Teach your children well

It’s an overwhelming feeling most of us recall vividly – that first job, the first month of rent to pay and the exhilarating yet terrifying knowledge that we have to keep ourselves alive for the rest of the month for the very first time.

For those with children in school, a new experience awaits: watching your own child navigate those same hurdles. And yet, it doesn’t have to be a gauntlet for them like it was for us. In a few simple steps, you can set your child up to leave the nest more confident and wise than your own former self.

The younger they start, the better
You may feel that you want your children to grow up unencumbered by the stress of money. In fact, many parents who grew up in relatively poor circumstances want to lavish finances on their children to the point where they don’t even think about money…

Until they leave the house, that is.

It’s important to understand that the later a person starts to think about managing their own money, the scarier it is. Teaching your children the importance of rands and cents as early as possible is not only better for you, but significantly less stressful for them. As soon as your children are old enough to understand the value of money and the arithmetic behind counting coins, teach them how to draft a budget. Make it as fun as possible and empower them young with their pocket money.

… but don’t make it all about spending
Many savvy parents teach their children about money from a young age – but almost always with a mind to spending.

‘You can save up your R50 now instead of spending it on sweets today so that you can afford that game you want in two months’ time.’

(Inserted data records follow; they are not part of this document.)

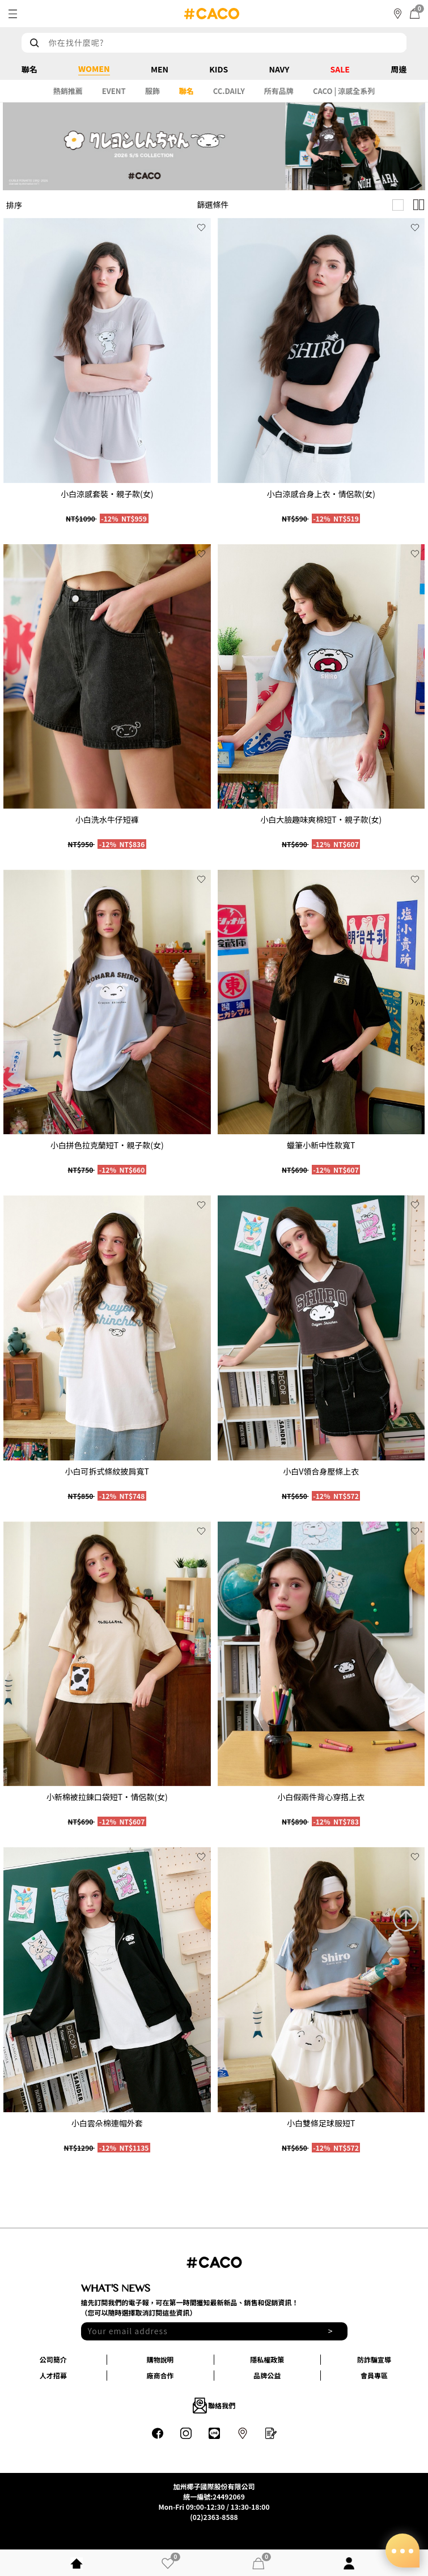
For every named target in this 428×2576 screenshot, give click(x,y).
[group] (107, 350)
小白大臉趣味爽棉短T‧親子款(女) (321, 819)
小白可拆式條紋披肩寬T (107, 1471)
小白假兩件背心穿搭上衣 (321, 1796)
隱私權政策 (267, 2359)
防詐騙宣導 (374, 2359)
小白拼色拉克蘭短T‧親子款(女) (107, 1145)
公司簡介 (53, 2359)
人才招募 (53, 2375)
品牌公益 (267, 2375)
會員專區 (374, 2375)
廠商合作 (160, 2375)
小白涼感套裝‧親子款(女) (107, 493)
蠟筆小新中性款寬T (321, 1145)
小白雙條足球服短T (321, 2123)
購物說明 (160, 2359)
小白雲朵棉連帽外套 (107, 2123)
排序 (14, 205)
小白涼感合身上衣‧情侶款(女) (321, 493)
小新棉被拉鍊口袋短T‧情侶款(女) (107, 1796)
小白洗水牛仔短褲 (107, 819)
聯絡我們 (214, 2405)
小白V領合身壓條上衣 (321, 1471)
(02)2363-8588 (214, 2517)
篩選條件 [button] (213, 204)
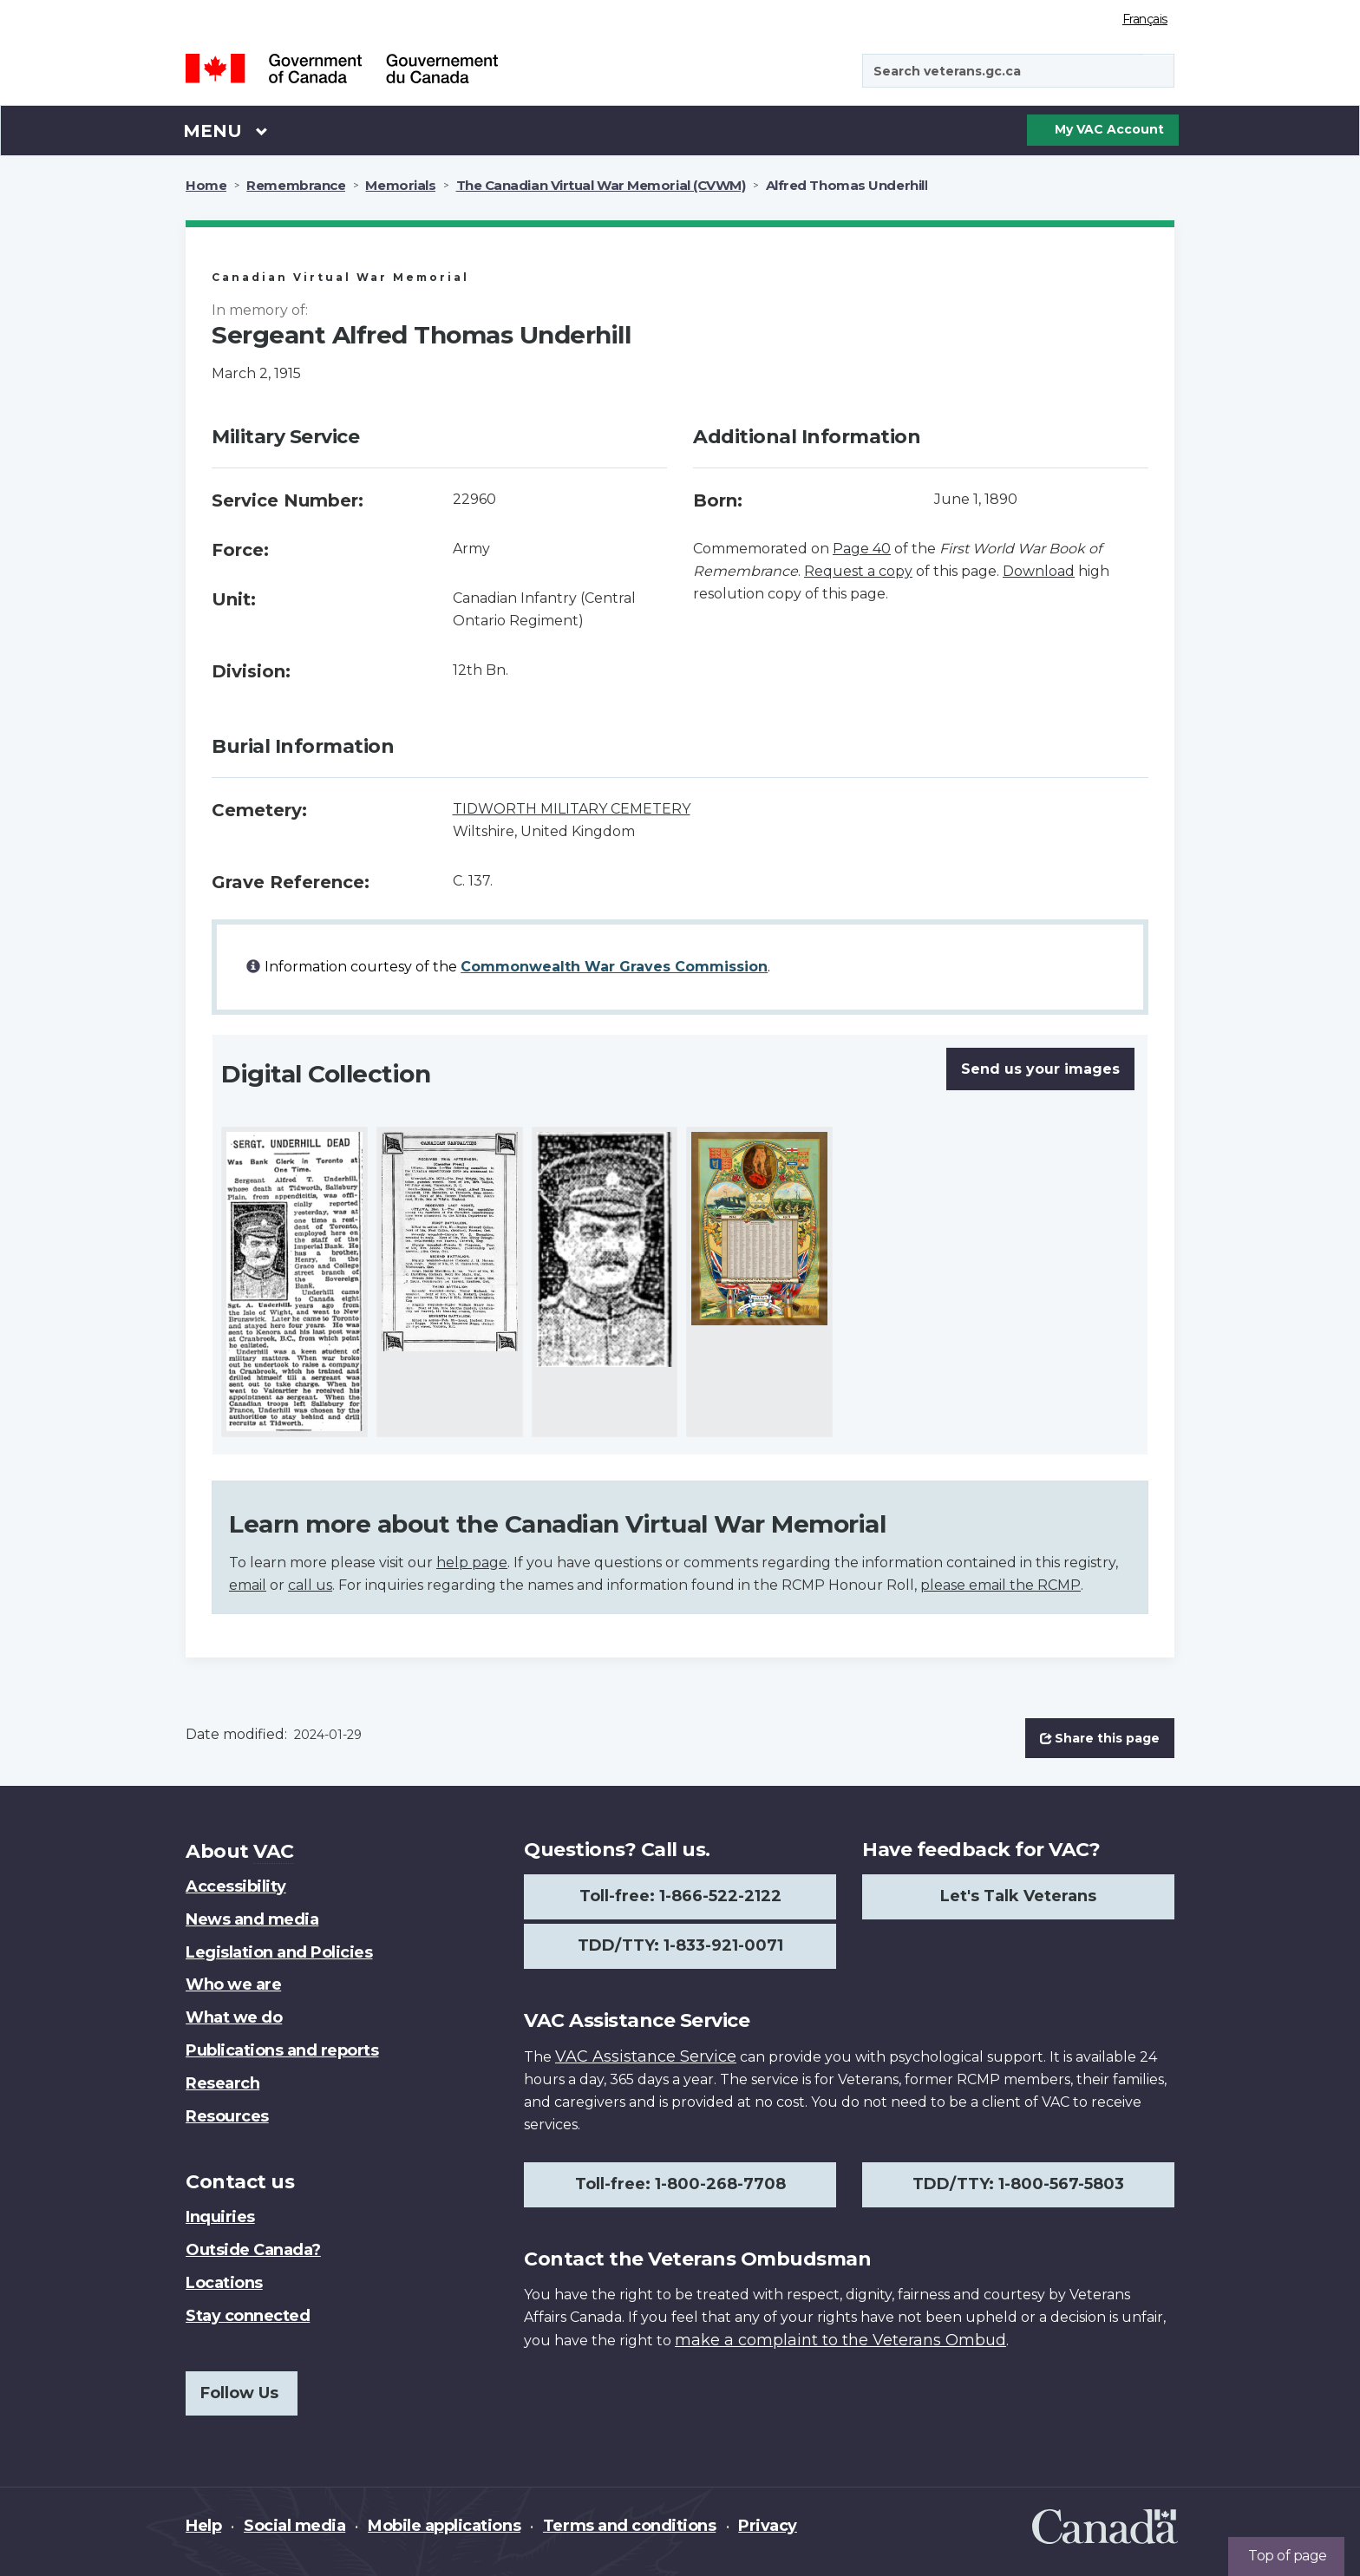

While this does teach kids the vital importance of budgeting to an extent, it also tacitly enforces a zero-savings mindset. From as young as possible, teach kids that they should never spend all of their money and always have something in savings. For example, tell them that, if they save R5 in their piggy bank each month, you will give them R50 at the end of six months. If they leave that R50 where it is, they can get R100 at the end of the year. This alone will set your children up to succeed where many South Africans fail – having the benefit of compound interest from early on. Also offer your advice to help them pick out their first savings account and retirement or living annuity when they leave home.

Rainy day smarts
Also, emphasise the wisdom of having emergency savings separate to general savings. The benefits of a short-term safety net are numerous and ensure that, should something happen to you or to the economy, your child will able to weather the storm. This tip is often the hardest for parents to take because an important part of this with older children is letting them bump their heads a few times.

If they haven’t got emergency savings or insurance and they’re in a bumper bashing, for example, don’t just rush in to save the day. Ask them about what steps they had taken to safeguard against misfortune and let them see that it’s up to them and no one else to ensure that they thrive financially without getting crippled by twists of fate.

And remember: the better you teach your children financially now, the better they’ll be able to look after themselves - and you - later.